Chemical compound stimulates nerve regeneration, protects heart tissue

By Elissa Wolfson, The Science Advisory Board assistant editor

May 24, 2023 -- Researchers have identified a compound that can stimulate nerve regeneration after injury, as well as protect cardiac tissue from the type of damage seen in heart attacks. The study, published Wednesday in Nature, identified a chemical compound called 1938, which activates the signaling pathway of phosphoinositide 3-kinase (PI3K), an enzyme that helps control cell growth.

PI3K is active in initiating wound healing, but its functions can be hijacked by cancer cells, allowing them to proliferate. As a result, some cancer drugs inhibit PI3K to restrict tumor growth. But the clinical potential of activating the PI3K pathway has remained underexplored.

Researchers from University College London (UCL), the Medical Research Council Laboratory of Molecular Biology (MRC LMB), and AstraZeneca worked collaboratively to screen thousands of molecules from the chemical compound library to create one that could activate the PI3K signaling pathway. They found that the compound 1938 reliably activated PI3K. Its biological effects were then assessed through experiments on cardiac tissue and nerve cells.

Ordinarily, areas of dead tissue form when blood flow is restored following a heart attack; this can lead to heart problems later in life. However, researchers found that administering 1938 during the first 15 minutes of blood flow restoration following a heart attack provided substantial tissue protection in preclinical experiments.

Neuron growth was also significantly increased when 1938 was added to lab-grown nerve cells. A rat with an inflicted sciatic nerve injury was also tested; delivery of 1938 to the injured nerve resulted in increased recovery in the hind leg muscle, indicative of nerve regeneration.

The results indicate that 1938 may increase neuron growth in nerve cells. In animals, it may reduce heart tissue damage after major trauma and regenerate lost motor function after nerve injury. Although further research is needed to move these findings forward to clinical trials, 1938 is one of only a few compounds under development that can promote nerve regeneration, for which no approved medicines currently exist.

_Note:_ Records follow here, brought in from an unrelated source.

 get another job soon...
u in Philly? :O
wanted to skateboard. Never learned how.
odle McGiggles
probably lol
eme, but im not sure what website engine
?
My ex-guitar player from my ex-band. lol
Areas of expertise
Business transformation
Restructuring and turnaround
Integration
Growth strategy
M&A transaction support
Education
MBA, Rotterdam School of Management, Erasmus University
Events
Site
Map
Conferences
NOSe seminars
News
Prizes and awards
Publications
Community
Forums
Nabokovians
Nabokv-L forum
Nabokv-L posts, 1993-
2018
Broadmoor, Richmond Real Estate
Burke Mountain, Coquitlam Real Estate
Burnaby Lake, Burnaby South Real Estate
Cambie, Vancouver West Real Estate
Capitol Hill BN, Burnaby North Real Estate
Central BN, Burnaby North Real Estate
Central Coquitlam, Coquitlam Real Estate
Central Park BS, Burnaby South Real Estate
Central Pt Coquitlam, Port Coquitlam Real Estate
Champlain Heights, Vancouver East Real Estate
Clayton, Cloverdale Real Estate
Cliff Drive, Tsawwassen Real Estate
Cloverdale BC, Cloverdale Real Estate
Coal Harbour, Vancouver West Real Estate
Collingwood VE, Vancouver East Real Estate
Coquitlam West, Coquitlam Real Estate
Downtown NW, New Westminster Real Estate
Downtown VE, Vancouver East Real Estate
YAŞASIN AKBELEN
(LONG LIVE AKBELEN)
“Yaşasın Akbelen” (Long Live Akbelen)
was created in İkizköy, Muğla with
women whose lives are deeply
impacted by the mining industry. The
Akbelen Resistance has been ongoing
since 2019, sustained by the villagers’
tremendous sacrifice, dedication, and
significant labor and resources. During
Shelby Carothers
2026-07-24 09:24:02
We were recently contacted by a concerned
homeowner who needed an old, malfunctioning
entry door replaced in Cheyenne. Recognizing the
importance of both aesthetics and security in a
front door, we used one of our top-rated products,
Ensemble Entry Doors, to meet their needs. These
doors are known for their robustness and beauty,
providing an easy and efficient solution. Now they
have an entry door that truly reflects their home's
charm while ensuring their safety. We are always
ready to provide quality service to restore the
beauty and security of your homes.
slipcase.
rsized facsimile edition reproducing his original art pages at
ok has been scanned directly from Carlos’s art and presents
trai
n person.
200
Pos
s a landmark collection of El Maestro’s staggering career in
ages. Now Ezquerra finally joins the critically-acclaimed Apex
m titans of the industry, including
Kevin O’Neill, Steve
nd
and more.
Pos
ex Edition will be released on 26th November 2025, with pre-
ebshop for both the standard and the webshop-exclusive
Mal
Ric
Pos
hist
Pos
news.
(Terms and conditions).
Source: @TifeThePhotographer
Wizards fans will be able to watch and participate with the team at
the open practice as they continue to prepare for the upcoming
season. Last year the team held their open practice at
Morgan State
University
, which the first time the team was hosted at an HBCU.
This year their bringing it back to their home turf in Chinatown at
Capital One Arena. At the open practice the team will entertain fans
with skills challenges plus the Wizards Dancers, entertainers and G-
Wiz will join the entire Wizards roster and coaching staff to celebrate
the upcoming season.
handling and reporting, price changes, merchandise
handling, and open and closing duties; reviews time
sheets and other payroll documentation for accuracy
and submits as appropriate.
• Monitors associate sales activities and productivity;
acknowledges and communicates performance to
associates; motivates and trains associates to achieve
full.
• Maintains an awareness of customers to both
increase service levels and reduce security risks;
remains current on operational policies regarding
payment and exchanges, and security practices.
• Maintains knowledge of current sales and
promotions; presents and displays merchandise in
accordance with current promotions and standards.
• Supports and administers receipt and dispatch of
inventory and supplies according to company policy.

"We found that we can directly activate a kinase with a small molecule to achieve therapeutic benefits in protecting hearts from injury and stimulating neural regeneration in animal studies," senior author Roger Williams, structural biologist at the MRC LMB, concluded in a statement.

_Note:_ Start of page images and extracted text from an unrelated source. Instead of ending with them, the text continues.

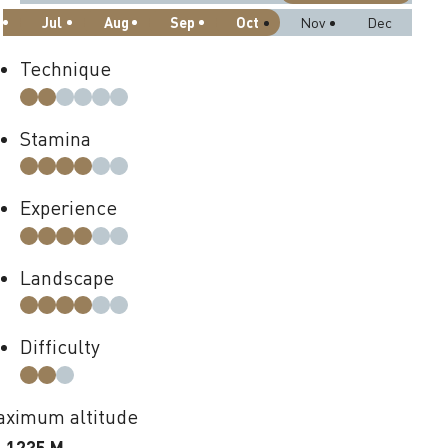
Jul
Aug
Sep
Oct
Nov
Dec
Technique
Stamina
Experience
Landscape
Difficulty
ximum altitude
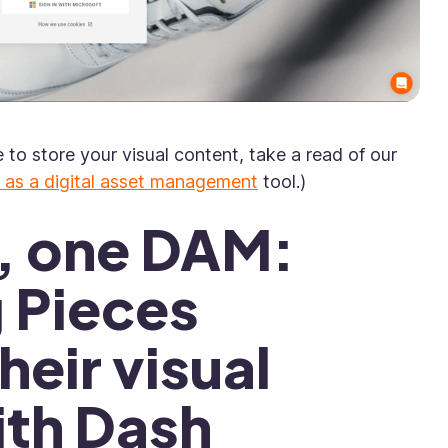
e to store your visual content, take a read of our
 as a digital asset management
tool.)
s, one DAM:
g Pieces
eir visual
ith Dash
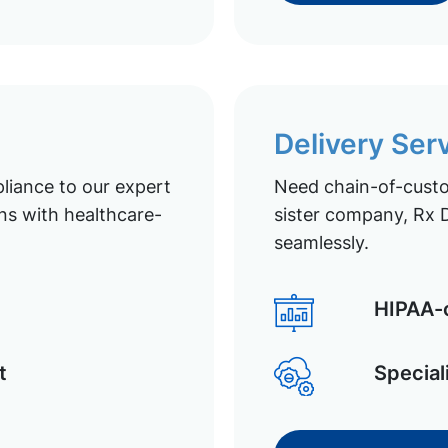
Delivery Ser
liance to our expert
Need chain-of-custod
ns with healthcare-
sister company, Rx D
seamlessly.
HIPAA-c
t
Special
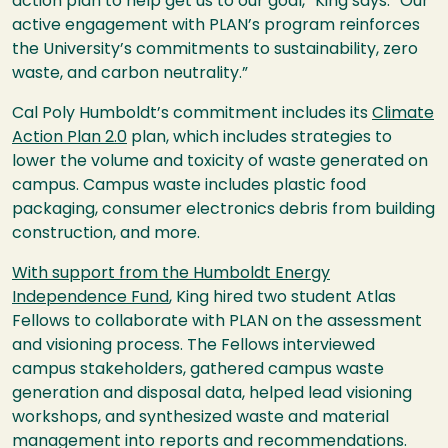
action plan to help get us to our goal,” King says. “Our
active engagement with PLAN’s program reinforces
the University’s commitments to sustainability, zero
waste, and carbon neutrality.”
Cal Poly Humboldt’s commitment includes its
Climate
Action Plan 2.0
plan, which includes strategies to
lower the volume and toxicity of waste generated on
campus. Campus waste includes plastic food
packaging, consumer electronics debris from building
construction, and more.
With support from the Humboldt Energy
Independence Fund
, King hired two student Atlas
Fellows to collaborate with PLAN on the assessment
and visioning process. The Fellows interviewed
campus stakeholders, gathered campus waste
generation and disposal data, helped lead visioning
workshops, and synthesized waste and material
management into reports and recommendations.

Based on their positive findings, the team is now working to develop new therapies for peripheral nerve damage, such as those sustained in hand and arm injuries. They are also exploring whether PI3K activators could help treat central nervous system damage due to spinal cord injury, stroke, or neurodegenerative disease.

"There are currently no approved medicines to regenerate nerves, which can be damaged as a result of injury or disease, so there's a huge unmet need," senior author James Phillips, UCL School of Pharmacy professor, said in a statement. "Our results show that there's potential for drugs that activate PI3K to accelerate nerve regeneration, and crucially, localized delivery methods could avoid issues with off-target effects that have seen other compounds fail."